--- Exercise aim ---
Leaving out the images, return the data below exactly as it is written.

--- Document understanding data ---
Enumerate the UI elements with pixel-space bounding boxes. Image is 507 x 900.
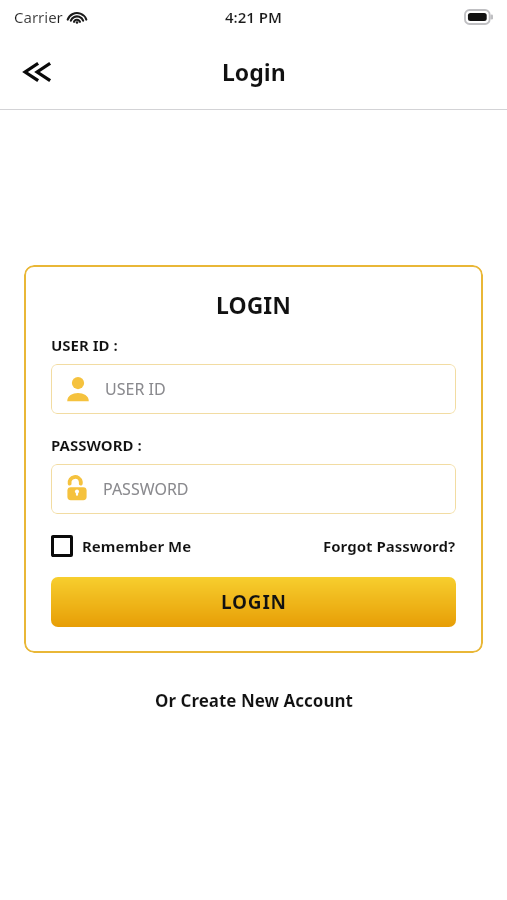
staticText: Carrier (14, 7, 63, 27)
staticText: Login (222, 56, 286, 87)
button[interactable]: Forgot Password? (323, 536, 456, 556)
staticText: USER ID : (51, 335, 118, 355)
staticText: LOGIN (51, 289, 456, 320)
staticText: PASSWORD (103, 478, 189, 500)
button[interactable]: USER ID (51, 364, 456, 414)
button[interactable]: Remember Me (51, 535, 192, 557)
staticText: LOGIN (221, 589, 287, 615)
button[interactable]: Or Create New Account (0, 689, 507, 712)
staticText: Or Create New Account (155, 689, 353, 712)
staticText: Remember Me (82, 536, 192, 556)
staticText: 4:21 PM (225, 7, 282, 27)
staticText: PASSWORD : (51, 435, 142, 455)
staticText: USER ID (105, 378, 166, 400)
staticText: Forgot Password? (323, 536, 456, 556)
button[interactable]: LOGIN (51, 577, 456, 627)
button[interactable]: PASSWORD (51, 464, 456, 514)
button[interactable]: Back (10, 47, 60, 97)
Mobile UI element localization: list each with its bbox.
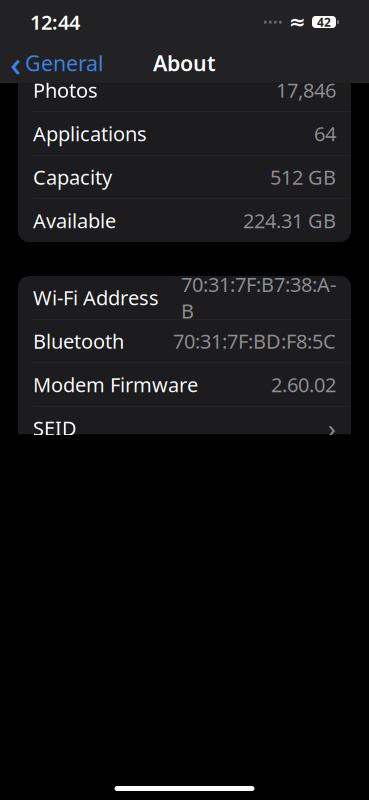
button[interactable]: Wi-Fi Address [18,276,351,319]
staticText: 70:31:7F:BD:F8:5C [173,328,336,354]
staticText: 64 [314,120,336,147]
staticText: Wi-Fi Address [33,284,159,311]
staticText: › [328,411,336,445]
staticText: Modem Firmware [33,371,198,398]
staticText: 42 [317,14,331,30]
staticText: ≈ [289,11,306,33]
staticText: Photos [33,77,98,103]
button[interactable]: ‹ [0,44,114,82]
staticText: 17,846 [276,77,336,103]
staticText: Bluetooth [33,328,124,354]
staticText: •••• [263,14,283,30]
staticText: 224.31 GB [243,207,336,234]
staticText: SEID [33,415,77,441]
staticText: Applications [33,120,147,147]
staticText: 12:44 [30,9,80,35]
staticText: General [25,49,104,77]
staticText: ‹ [10,40,21,86]
staticText: Capacity [33,164,112,190]
button[interactable]: Modem Firmware [18,363,351,406]
button[interactable]: SEID [18,406,351,450]
button[interactable]: Capacity [18,156,351,198]
button[interactable]: Bluetooth [18,320,351,362]
staticText: About [153,49,216,77]
button[interactable]: Photos [18,68,351,112]
button[interactable]: Applications [18,112,351,155]
staticText: 2.60.02 [271,371,336,398]
staticText: 512 GB [270,164,336,190]
staticText: 70:31:7F:B7:38:AB [181,271,336,324]
button[interactable]: Available [18,199,351,242]
staticText: Available [33,207,116,234]
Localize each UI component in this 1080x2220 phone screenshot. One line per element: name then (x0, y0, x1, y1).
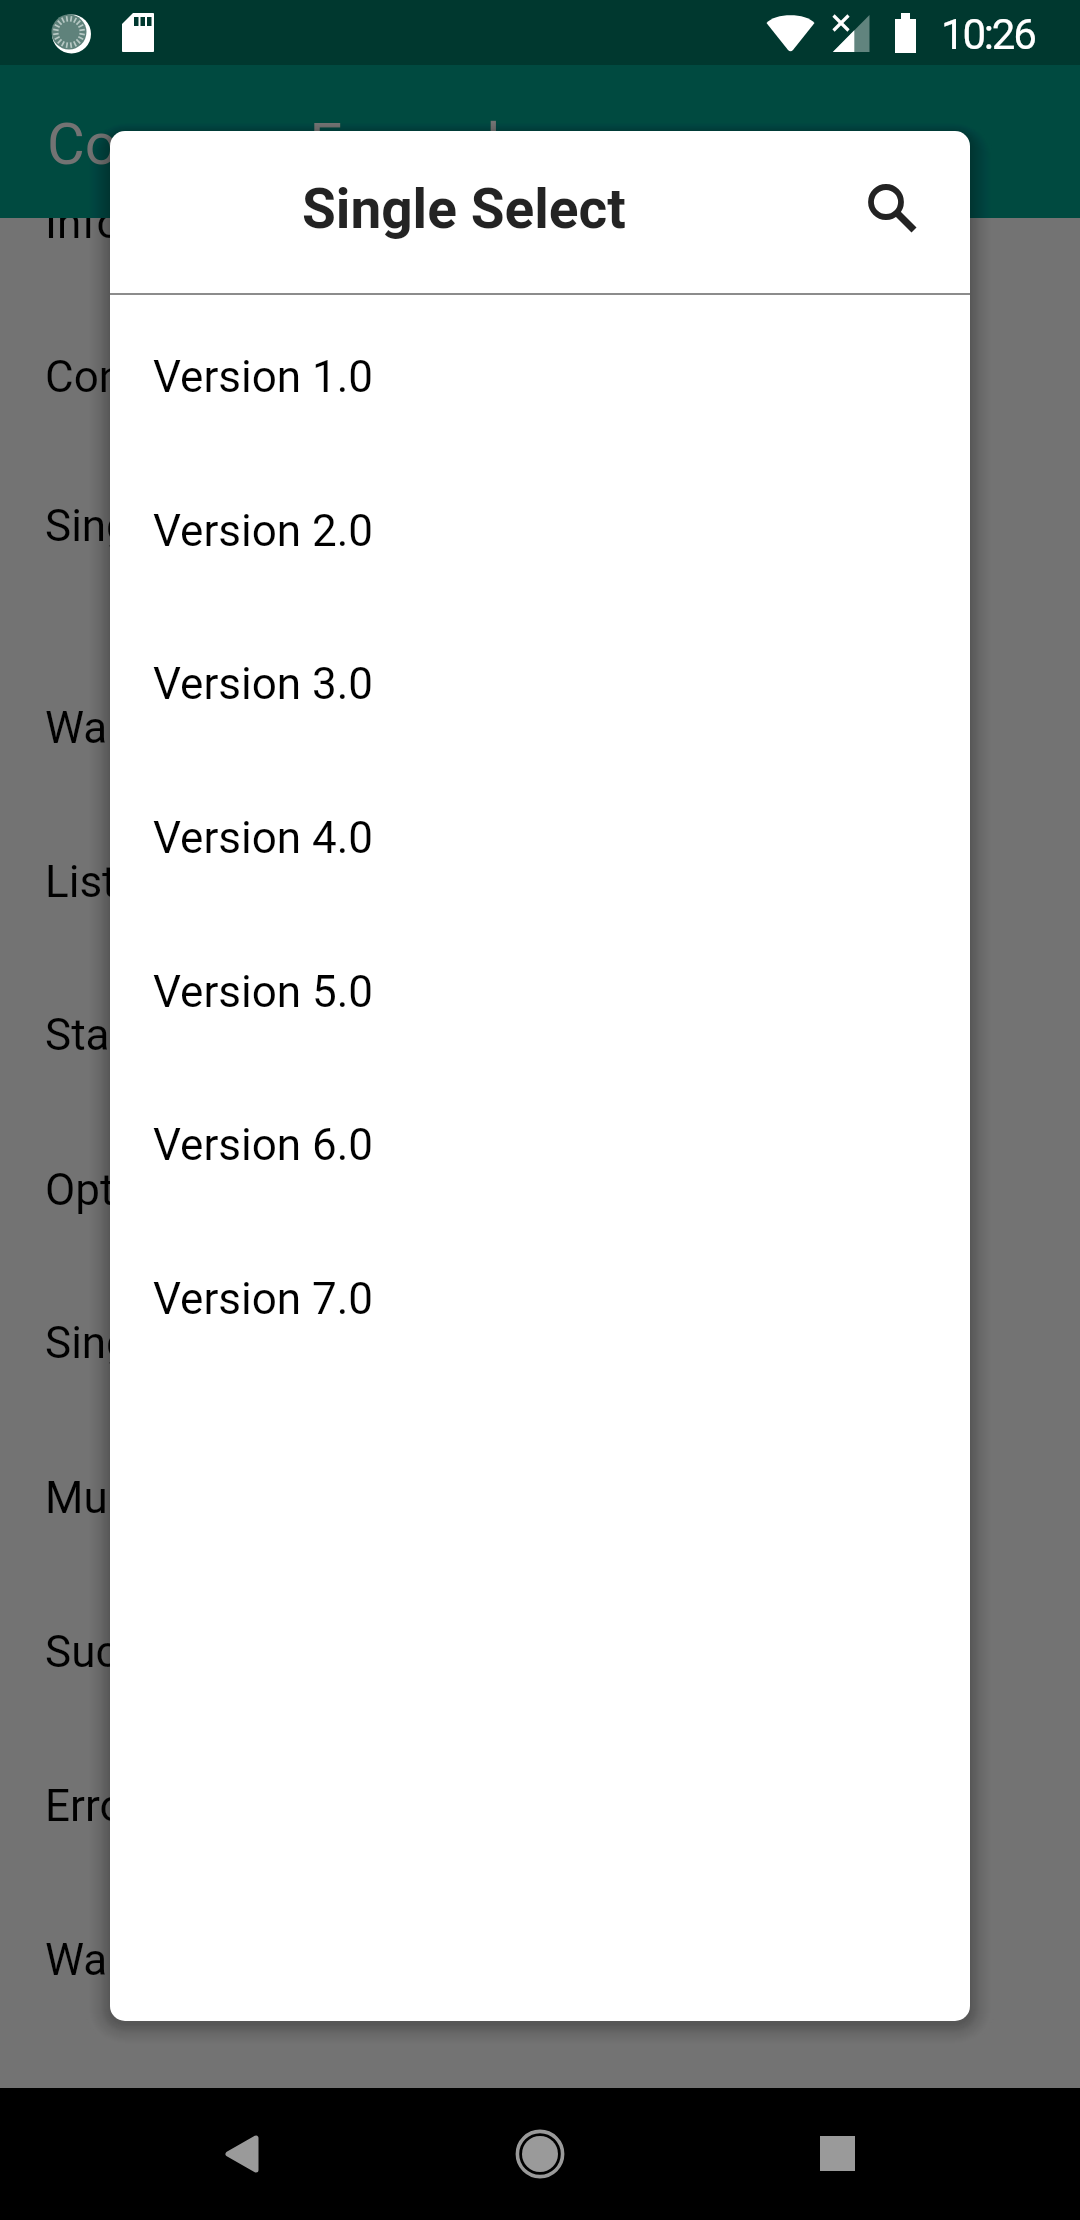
button[interactable]: Success Message (0, 1574, 1080, 1727)
staticText: Error Message (45, 1780, 330, 1832)
staticText: Version 7.0 (153, 1273, 374, 1325)
button[interactable]: Version 5.0 (110, 915, 970, 1069)
button[interactable]: Version 4.0 (110, 761, 970, 915)
button[interactable]: Warning Dialog (0, 650, 1080, 803)
button[interactable]: Error Message (0, 1728, 1080, 1881)
staticText: Single Select (302, 177, 626, 241)
button[interactable]: Standard Dialog (0, 957, 1080, 1110)
staticText: Warning Dialog (45, 702, 342, 754)
button[interactable]: Version 6.0 (110, 1068, 970, 1222)
staticText: Version 5.0 (153, 966, 374, 1018)
button[interactable]: Version 1.0 (110, 300, 970, 454)
button[interactable]: Search (842, 162, 934, 250)
button[interactable]: Version 7.0 (110, 1222, 970, 1376)
staticText: Confirmation Dialog (45, 351, 435, 403)
staticText: Single Choice Dialog (45, 500, 446, 552)
staticText: Version 4.0 (153, 812, 374, 864)
button[interactable]: Back (182, 2088, 302, 2220)
staticText: Version 3.0 (153, 658, 374, 710)
staticText: List Dialog (45, 856, 252, 908)
staticText: Version 1.0 (153, 351, 374, 403)
staticText: Success Message (45, 1626, 401, 1678)
staticText: Information Dialog (45, 218, 409, 249)
staticText: Standard Dialog (45, 1009, 357, 1061)
button[interactable]: Confirmation Dialog (0, 299, 1080, 452)
staticText: Multi Select Dialog (45, 1472, 411, 1524)
staticText: Version 2.0 (153, 505, 374, 557)
button[interactable]: List Dialog (0, 804, 1080, 957)
staticText: Option Dialog (45, 1164, 310, 1216)
staticText: Compose Example (47, 110, 531, 178)
button[interactable]: Information Dialog (0, 218, 1080, 298)
button[interactable]: Home (480, 2088, 600, 2220)
staticText: Warning Message (45, 1934, 397, 1986)
button[interactable]: Multi Select Dialog (0, 1420, 1080, 1573)
staticText: 10:26 (941, 10, 1035, 59)
button[interactable]: Version 2.0 (110, 454, 970, 608)
staticText: Single Select Dialog (45, 1317, 432, 1369)
button[interactable]: Warning Message (0, 1882, 1080, 2035)
button[interactable]: Single Select Dialog (0, 1265, 1080, 1418)
button[interactable]: Single Choice Dialog (0, 448, 1080, 601)
staticText: Version 6.0 (153, 1119, 374, 1171)
button[interactable]: Recent apps (778, 2088, 898, 2220)
button[interactable]: Version 3.0 (110, 607, 970, 761)
button[interactable]: Option Dialog (0, 1112, 1080, 1265)
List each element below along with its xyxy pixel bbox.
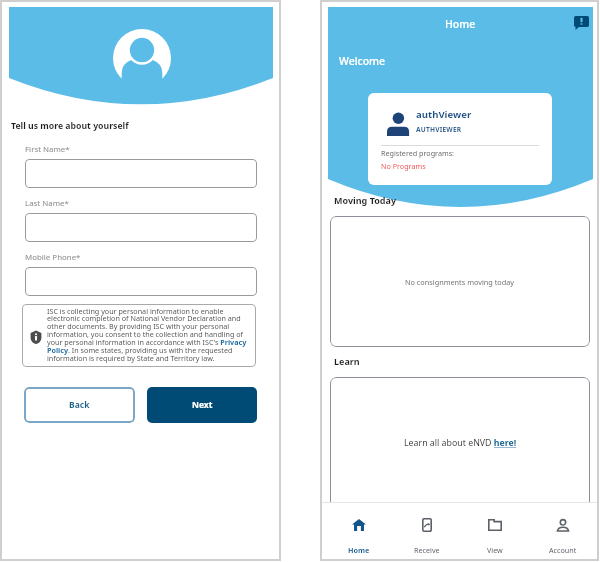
staticText: Mobile Phone* bbox=[25, 252, 81, 263]
staticText: Home bbox=[445, 17, 476, 31]
button[interactable]: Notifications bbox=[572, 13, 591, 32]
staticText: Learn bbox=[334, 355, 360, 367]
button[interactable]: authViewer bbox=[368, 93, 552, 185]
button[interactable]: Receive bbox=[393, 502, 461, 560]
staticText: Last Name* bbox=[25, 198, 69, 209]
staticText: AUTHVIEWER bbox=[416, 125, 462, 134]
staticText: Tell us more about yourself bbox=[11, 120, 129, 132]
staticText: Account bbox=[549, 545, 577, 555]
staticText: Receive bbox=[414, 545, 440, 555]
button[interactable]: ISC is collecting your personal informat… bbox=[22, 304, 256, 367]
staticText: Registered programs: bbox=[381, 148, 455, 158]
button[interactable]: View bbox=[461, 502, 529, 560]
button[interactable]: Back bbox=[24, 387, 135, 423]
staticText: First Name* bbox=[25, 144, 70, 155]
button[interactable] bbox=[25, 159, 257, 188]
staticText: Welcome bbox=[339, 54, 386, 68]
staticText: Learn all about eNVD here! bbox=[404, 437, 517, 449]
button[interactable]: Next bbox=[147, 387, 257, 423]
button[interactable] bbox=[25, 267, 257, 296]
staticText: No Programs bbox=[381, 161, 426, 171]
staticText: Home bbox=[348, 545, 370, 555]
button[interactable]: Home bbox=[325, 502, 393, 560]
staticText: View bbox=[487, 545, 503, 555]
staticText: Next bbox=[192, 399, 213, 411]
button[interactable]: Account bbox=[529, 502, 597, 560]
staticText: Moving Today bbox=[334, 194, 397, 206]
staticText: authViewer bbox=[416, 108, 472, 121]
button[interactable] bbox=[25, 213, 257, 242]
staticText: ISC is collecting your personal informat… bbox=[47, 306, 248, 364]
staticText: Back bbox=[69, 399, 90, 411]
staticText: No consignments moving today bbox=[405, 277, 515, 287]
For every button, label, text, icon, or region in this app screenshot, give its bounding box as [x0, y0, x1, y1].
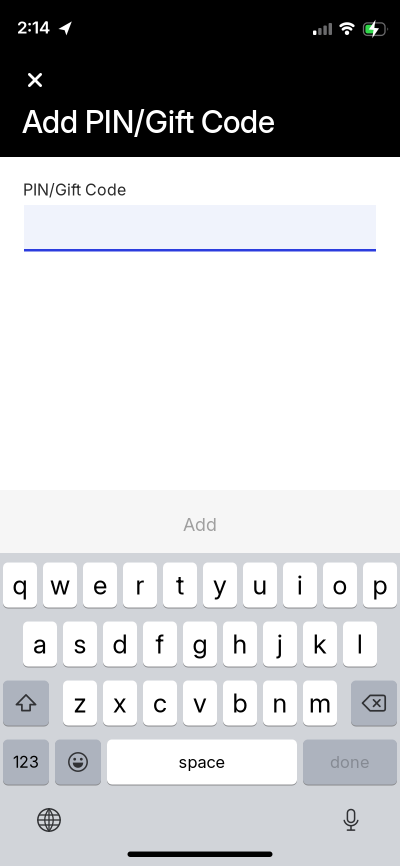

--- Result of the task ---
Enumerate the UI elements with pixel-space bounding boxes. Image is 507 x 900.
staticText: Carrier (14, 7, 63, 27)
staticText: Login (222, 56, 286, 87)
button[interactable]: Forgot Password? (323, 536, 456, 556)
staticText: USER ID : (51, 335, 118, 355)
staticText: LOGIN (51, 289, 456, 320)
staticText: PASSWORD (103, 478, 189, 500)
button[interactable]: USER ID (51, 364, 456, 414)
button[interactable]: Remember Me (51, 535, 192, 557)
staticText: LOGIN (221, 589, 287, 615)
button[interactable]: Or Create New Account (0, 689, 507, 712)
staticText: Or Create New Account (155, 689, 353, 712)
staticText: Remember Me (82, 536, 192, 556)
staticText: 4:21 PM (225, 7, 282, 27)
staticText: PASSWORD : (51, 435, 142, 455)
staticText: USER ID (105, 378, 166, 400)
staticText: Forgot Password? (323, 536, 456, 556)
button[interactable]: LOGIN (51, 577, 456, 627)
button[interactable]: PASSWORD (51, 464, 456, 514)
button[interactable]: Back (10, 47, 60, 97)
Mobile UI element localization: list each with its bbox.
button[interactable]: Wi-Fi Address [18,276,351,319]
staticText: 70:31:7F:BD:F8:5C [173,328,336,354]
staticText: 64 [314,120,336,147]
staticText: Wi-Fi Address [33,284,159,311]
staticText: › [328,411,336,445]
staticText: Modem Firmware [33,371,198,398]
staticText: 42 [317,14,331,30]
staticText: ≈ [289,11,306,33]
staticText: Photos [33,77,98,103]
button[interactable]: ‹ [0,44,114,82]
staticText: 17,846 [276,77,336,103]
staticText: Bluetooth [33,328,124,354]
staticText: •••• [263,14,283,30]
staticText: 224.31 GB [243,207,336,234]
staticText: SEID [33,415,77,441]
staticText: Applications [33,120,147,147]
staticText: 12:44 [30,9,80,35]
staticText: General [25,49,104,77]
staticText: ‹ [10,40,21,86]
staticText: Capacity [33,164,112,190]
button[interactable]: Modem Firmware [18,363,351,406]
button[interactable]: SEID [18,406,351,450]
button[interactable]: Capacity [18,156,351,198]
button[interactable]: Bluetooth [18,320,351,362]
staticText: About [153,49,216,77]
button[interactable]: Photos [18,68,351,112]
button[interactable]: Applications [18,112,351,155]
staticText: 2.60.02 [271,371,336,398]
staticText: 512 GB [270,164,336,190]
staticText: 70:31:7F:B7:38:AB [181,271,336,324]
button[interactable]: Available [18,199,351,242]
staticText: Available [33,207,116,234]
Localize each UI component in this 1080x2220 phone screenshot. One line per element: name then (x0, y0, x1, y1).
button[interactable]: Success Message (0, 1574, 1080, 1727)
staticText: Error Message (45, 1780, 330, 1832)
staticText: Version 7.0 (153, 1273, 374, 1325)
button[interactable]: Version 5.0 (110, 915, 970, 1069)
button[interactable]: Version 4.0 (110, 761, 970, 915)
button[interactable]: Warning Dialog (0, 650, 1080, 803)
button[interactable]: Error Message (0, 1728, 1080, 1881)
staticText: Single Select (302, 177, 626, 241)
button[interactable]: Standard Dialog (0, 957, 1080, 1110)
staticText: Warning Dialog (45, 702, 342, 754)
button[interactable]: Version 6.0 (110, 1068, 970, 1222)
staticText: Version 5.0 (153, 966, 374, 1018)
button[interactable]: Version 1.0 (110, 300, 970, 454)
button[interactable]: Search (842, 162, 934, 250)
button[interactable]: Version 7.0 (110, 1222, 970, 1376)
staticText: Confirmation Dialog (45, 351, 435, 403)
staticText: Single Choice Dialog (45, 500, 446, 552)
staticText: Version 4.0 (153, 812, 374, 864)
button[interactable]: Back (182, 2088, 302, 2220)
staticText: Version 3.0 (153, 658, 374, 710)
staticText: List Dialog (45, 856, 252, 908)
staticText: Version 1.0 (153, 351, 374, 403)
staticText: Success Message (45, 1626, 401, 1678)
staticText: Information Dialog (45, 218, 409, 249)
staticText: Standard Dialog (45, 1009, 357, 1061)
button[interactable]: Confirmation Dialog (0, 299, 1080, 452)
staticText: Multi Select Dialog (45, 1472, 411, 1524)
staticText: Version 2.0 (153, 505, 374, 557)
button[interactable]: List Dialog (0, 804, 1080, 957)
staticText: Option Dialog (45, 1164, 310, 1216)
staticText: Compose Example (47, 110, 531, 178)
button[interactable]: Information Dialog (0, 218, 1080, 298)
button[interactable]: Home (480, 2088, 600, 2220)
staticText: Warning Message (45, 1934, 397, 1986)
button[interactable]: Multi Select Dialog (0, 1420, 1080, 1573)
staticText: 10:26 (941, 10, 1035, 59)
button[interactable]: Version 2.0 (110, 454, 970, 608)
staticText: Single Select Dialog (45, 1317, 432, 1369)
button[interactable]: Warning Message (0, 1882, 1080, 2035)
button[interactable]: Single Select Dialog (0, 1265, 1080, 1418)
button[interactable]: Single Choice Dialog (0, 448, 1080, 601)
staticText: Version 6.0 (153, 1119, 374, 1171)
button[interactable]: Recent apps (778, 2088, 898, 2220)
button[interactable]: Version 3.0 (110, 607, 970, 761)
button[interactable]: Option Dialog (0, 1112, 1080, 1265)
List each element below along with its xyxy pixel bbox.
staticText: Mobile Phone* bbox=[25, 252, 81, 263]
staticText: Home bbox=[445, 17, 476, 31]
button[interactable]: Notifications bbox=[572, 13, 591, 32]
staticText: Learn bbox=[334, 355, 360, 367]
button[interactable]: authViewer bbox=[368, 93, 552, 185]
button[interactable]: Receive bbox=[393, 502, 461, 560]
staticText: Last Name* bbox=[25, 198, 69, 209]
staticText: AUTHVIEWER bbox=[416, 125, 462, 134]
staticText: Tell us more about yourself bbox=[11, 120, 129, 132]
staticText: Account bbox=[549, 545, 577, 555]
staticText: Receive bbox=[414, 545, 440, 555]
button[interactable]: ISC is collecting your personal informat… bbox=[22, 304, 256, 367]
staticText: Registered programs: bbox=[381, 148, 455, 158]
button[interactable]: View bbox=[461, 502, 529, 560]
button[interactable]: Back bbox=[24, 387, 135, 423]
staticText: First Name* bbox=[25, 144, 70, 155]
button[interactable] bbox=[25, 159, 257, 188]
staticText: Welcome bbox=[339, 54, 386, 68]
staticText: Learn all about eNVD here! bbox=[404, 437, 517, 449]
button[interactable]: Next bbox=[147, 387, 257, 423]
button[interactable] bbox=[25, 267, 257, 296]
staticText: No Programs bbox=[381, 161, 426, 171]
staticText: Home bbox=[348, 545, 370, 555]
button[interactable]: Home bbox=[325, 502, 393, 560]
staticText: View bbox=[487, 545, 503, 555]
staticText: Next bbox=[192, 399, 213, 411]
button[interactable]: Account bbox=[529, 502, 597, 560]
staticText: Moving Today bbox=[334, 194, 397, 206]
staticText: authViewer bbox=[416, 108, 472, 121]
button[interactable] bbox=[25, 213, 257, 242]
staticText: ISC is collecting your personal informat… bbox=[47, 306, 248, 364]
staticText: Back bbox=[69, 399, 90, 411]
staticText: No consignments moving today bbox=[405, 277, 515, 287]
For every button, label, text, icon, or region in this app screenshot, give its bounding box as [x0, y0, x1, y1].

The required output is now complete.